Bachmann-Texte werden publiziert

Die Radiofamilie

Ingeborg Bachmann fungierte in der Anfangszeit der Hörspiel-Serie "Die Radiofamilie" als Co-Autorin. Lange galten ihre Skripte als verloren, doch nun hat sie der US-amerikanische Historiker und Germanist Joseph McVeigh wissenschaftlich aufgearbeitet. Im Frühjahr werden die Texte im Suhrkamp-Verlag erstmals publiziert.

Kultur aktuell, 28.12.2010

Jede Woche hörte das österreichische Radiopublikum eine Episode aus dem Leben der Florianis, einer gutbürgerlichen, typisch österreichischen Modellfamilie. Der Vater ein Oberlandesgerichtsrat, ehrenhaft und gutmütig, der von seinen rotzfrechen Kindern um den Finger gewickelt wird, die Mutter eine Generalstochter, und Onkel Guido ein ehemaliger unbedeutender Nazi, der wie so viele andere auf Hitler hereingefallen ist.

Leicht und humoristisch wurden Themen wie die NS-Vergangenheit, der Kalte Krieg oder der beginnende Wiederaufbau angeschnitten. Mit Erfolg: Die neuartige Serie war über Jahre äußerst beliebt.

Erzieherische Komponente

"Die Radiofamilie" hatte eine durchaus erzieherische Komponente. Nach dem Zweiten Weltkrieg starteten die US-Besatzer in Mitteleuropa eine Art "psychologische Offensive". Mit dem Beginn des Kalten Krieges suchte man Wege, der europäischen Bevölkerung die Demokratie und die politischen Ziele der USA schmackhaft zu machen. Freilich ging es auch darum, der Sowjetpropaganda etwas entgegenzusetzen, erklärt Joseph McVeigh, Historiker und Germanist am Smith College in Massachusetts.

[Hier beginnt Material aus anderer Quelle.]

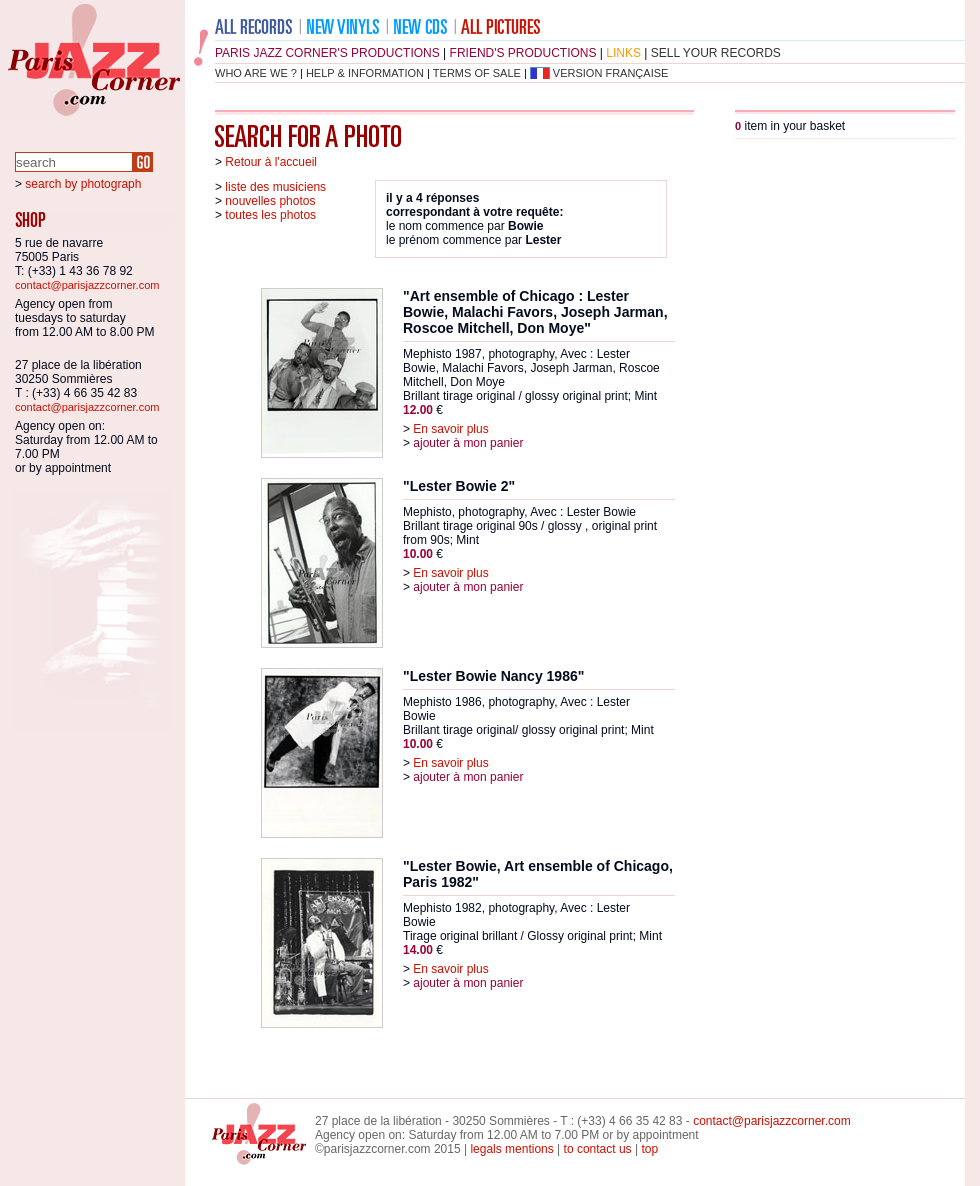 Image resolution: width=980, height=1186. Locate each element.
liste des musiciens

In diesen Unterhaltungssendungen mit der kaum merkbaren Propaganda-Komponente suchten die Programmgestalter Mitwirkende aus Österreich, und auf diesem Weg kam auch die junge Ingeborg Bachmann zum Sender Rot-Weiß-Rot. Zwei Jahre lang gestaltete sie das Unterhaltungsprogramm des in Wien stationierten Senders wesentlich mit und war neben Peter Weiser und Jörg Mauthe Autorin der ersten Episoden der Radiofamilie. Eine Phase in der Karriere der Schriftstellerin, die in der Bachmann-Forschung stets zu kurz komme, sagt Joseph McVeigh.

Begehrte Arbeitsstelle

Elf Episoden der "Radiofamilie" verfasste Ingeborg Bachmann, bei vier weiteren ist sie als Co-Autorin angeführt. Eine begehrte Stelle, um den sich viele Kollegen aus Bachmanns Umfeld bewarben. Später distanzierte sich die Schriftstellerin in Briefen - und indirekt auch in ihrer Literatur - von ihrer Zeit als Autorin im Dienste der US-Besatzungsmacht.

Im Frühjahr erscheinen die Manuskripte nun gesammelt bei Suhrkamp. Als nächstes will sich Joseph McVeigh auch den übrigen Arbeiten der Schriftstellerin in ihren Wiener Jahren widmen, ehe sie 1953 die Stadt verließ.